In the Japanese garden tradition, then, the strolling pond garden (chisen kaiyushiki teien) is so classically ubiquitous that it does not belong strictly to any genre or era. It’s more like a recurring design concept based not on viewing the garden from a single direction, but of entertaining guests with viewpoints that change as they walk around. Thirteenth century scroll paintings of the Diary of Murasaki Shikibu, famed eleventh century author of the Tale of Genji, depict the boat parties that Kyoto nobility held in their gardens. The fourteenth century saw the strolling pond garden’s emergence as a motif used to connect different together reception spaces along a circuitous garden path. And the seventeenth century witnessed the strolling pond garden’s evolution into a virtual compendium of Japanese garden styles, fusing together elements from pond gardens, dry landscape gardens and tea gardens, while transporting guests to a different world through representations of “famous scenes” (nadokoro) enjoyed while promenading the pond. This maximalist approach to the stroll garden reached its peak in the expansive “daimyo gardens” built by Japan’s domanial lords during the Edo period (1603-1868). By contrast, Japan’s modern period eschewed such grandiose symbolism in favor of strolling pond gardens that situated guests in familiar naturalist landscapes reproduced at their full scale.

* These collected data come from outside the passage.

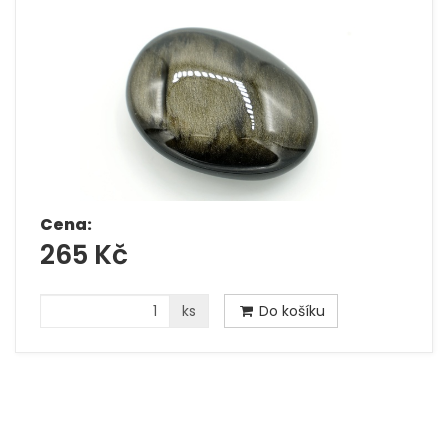
Cena:
265 Kč
ks
Do košíku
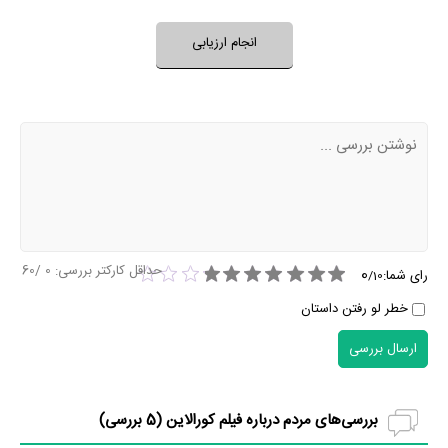
خیر
تقریبا
بله
فضای فیلم مناسب کودکان است؟
انجام ارزیابی
نظر خود را ثبت کنید
حداقل کارکتر بررسی:
0
/60
0
رای شما:
/
10
خطر لو رفتن داستان
ارسال بررسی
بررسی‌های مردم درباره فیلم کورالاین (
5
بررسی)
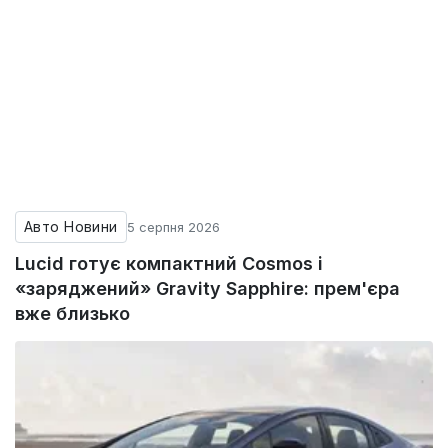
Авто Новини
5 серпня 2026
Lucid готує компактний Cosmos і
«заряджений» Gravity Sapphire: прем'єра
вже близько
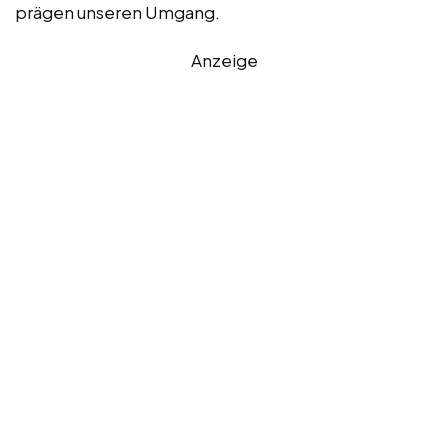
prägen unseren Umgang.
Anzeige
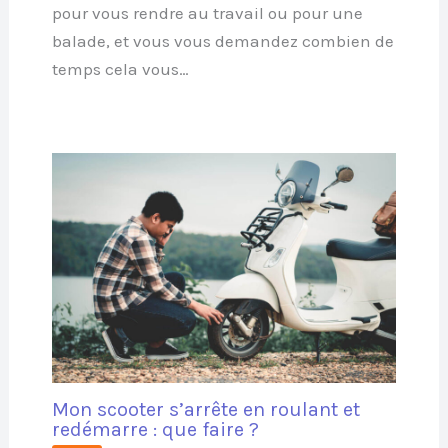
pour vous rendre au travail ou pour une
balade, et vous vous demandez combien de
temps cela vous…
Mon scooter s’arrête en roulant et
redémarre : que faire ?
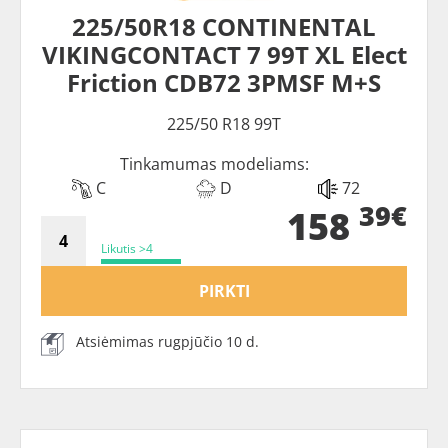
225/50R18 CONTINENTAL
VIKINGCONTACT 7 99T XL Elect
Friction CDB72 3PMSF M+S
225/50 R18 99T
Tinkamumas modeliams:
C
D
72
39€
158
Likutis >4
PIRKTI
Atsiėmimas rugpjūčio 10 d.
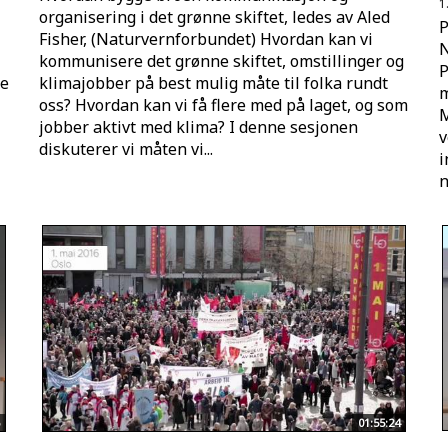
1
organisering i det grønne skiftet, ledes av Aled
P
Fisher, (Naturvernforbundet) Hvordan kan vi
N
kommunisere det grønne skiftet, omstillinger og
P
re
klimajobber på best mulig måte til folka rundt
m
oss? Hvordan kan vi få flere med på laget, og som
M
jobber aktivt med klima? I denne sesjonen
v
diskuterer vi måten vi...
i
n
01:55:24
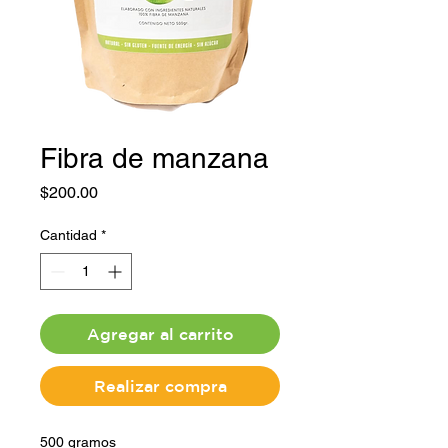
Fibra de manzana
Precio
$200.00
Cantidad
*
Agregar al carrito
Realizar compra
500 gramos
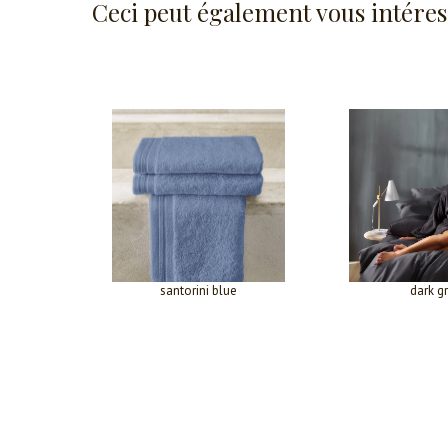
Ceci peut également vous intéres
santorini blue
dark g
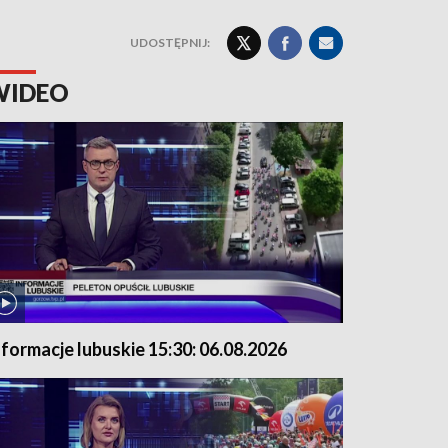
UDOSTĘPNIJ:
WIDEO
nformacje lubuskie 15:30: 06.08.2026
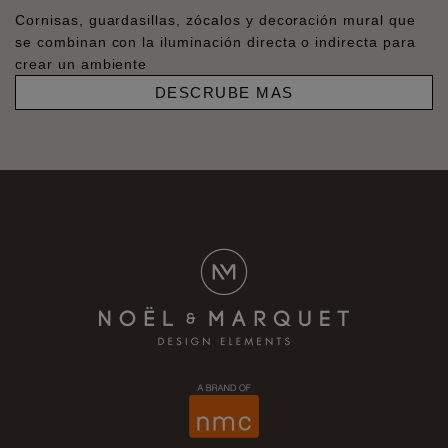
Cornisas, guardasillas, zócalos y decoración mural que
se combinan con la iluminación directa o indirecta para
crear un ambiente
DESCRUBE MAS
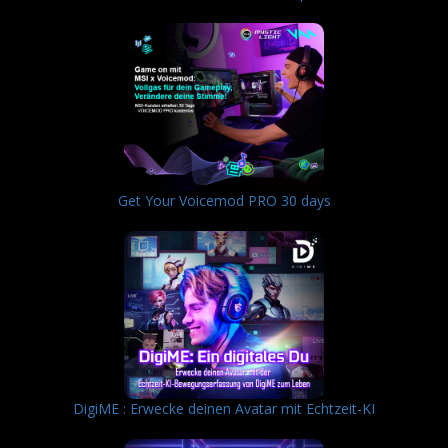
Get Your Voicemod PRO 30 days
DigiME : Erwecke deinen Avatar mit Echtzeit-KI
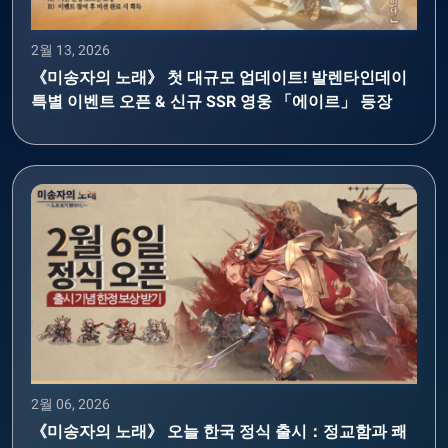
2월 13, 2026
《미송자의 노래》 첫 대규모 업데이트! 발렌타인데이
특별 이벤트 오픈 & 신규 SSR 영웅 「에이르」 등장
2월 06, 2026
《미송자의 노래》 오늘 한국 정식 출시：정교함과 쾌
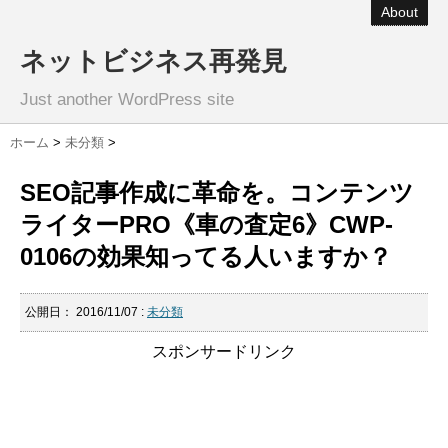
About
ネットビジネス再発見
Just another WordPress site
ホーム
>
未分類
>
SEO記事作成に革命を。コンテンツ
ライターPRO《車の査定6》CWP-
0106の効果知ってる人いますか？
公開日：
2016/11/07
:
未分類
スポンサードリンク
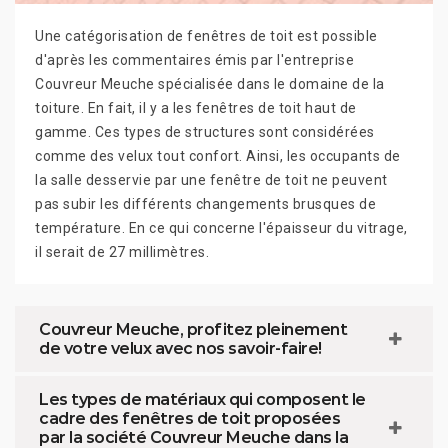
Une catégorisation de fenêtres de toit est possible
d'après les commentaires émis par l'entreprise
Couvreur Meuche spécialisée dans le domaine de la
toiture. En fait, il y a les fenêtres de toit haut de
gamme. Ces types de structures sont considérées
comme des velux tout confort. Ainsi, les occupants de
la salle desservie par une fenêtre de toit ne peuvent
pas subir les différents changements brusques de
température. En ce qui concerne l'épaisseur du vitrage,
il serait de 27 millimètres.
Couvreur Meuche, profitez pleinement
de votre velux avec nos savoir-faire!
Les types de matériaux qui composent le
cadre des fenêtres de toit proposées
par la société Couvreur Meuche dans la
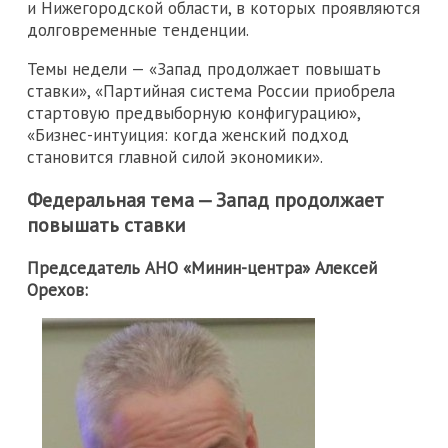
и Нижегородской области, в которых проявляются
долговременные тенденции.
Темы недели — «Запад продолжает повышать
ставки», «Партийная система России приобрела
стартовую предвыборную конфигурацию»,
«Бизнес-интуиция: когда женский подход
становится главной силой экономики».
Федеральная тема — Запад продолжает
повышать ставки
Председатель АНО «Минин-центра» Алексей
Орехов:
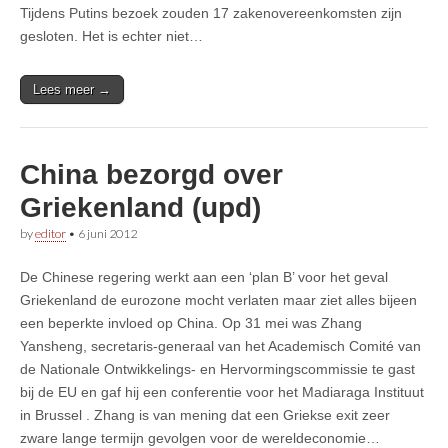
Tijdens Putins bezoek zouden 17 zakenovereenkomsten zijn
gesloten. Het is echter niet…
Lees meer →
China bezorgd over
Griekenland (upd)
by
editor
•
6 juni 2012
De Chinese regering werkt aan een ‘plan B’ voor het geval
Griekenland de eurozone mocht verlaten maar ziet alles bijeen
een beperkte invloed op China. Op 31 mei was Zhang
Yansheng, secretaris-generaal van het Academisch Comité van
de Nationale Ontwikkelings- en Hervormingscommissie te gast
bij de EU en gaf hij een conferentie voor het Madiaraga Instituut
in Brussel . Zhang is van mening dat een Griekse exit zeer
zware lange termijn gevolgen voor de wereldeconomie…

Depending on their owner’s tastes and how they are intended to be used, strolling pond gardens can take on any number of forms today. Over the years, however, one thing that has remained constant is that the cost and skill required for watering and draining these ponds has spurred constant technical innovation in each age. Thus, creating environmentally and aesthetically viable strolling pond gardens today requires a technical know-how that is informed by a complete knowledge of this history.
Keihanna Commemorative Park's Suikei-en Garden is a cutting-edge strolling pond garden created using
modern technology in 1995 for the 1,200th anniversary of Kyoto’s founding.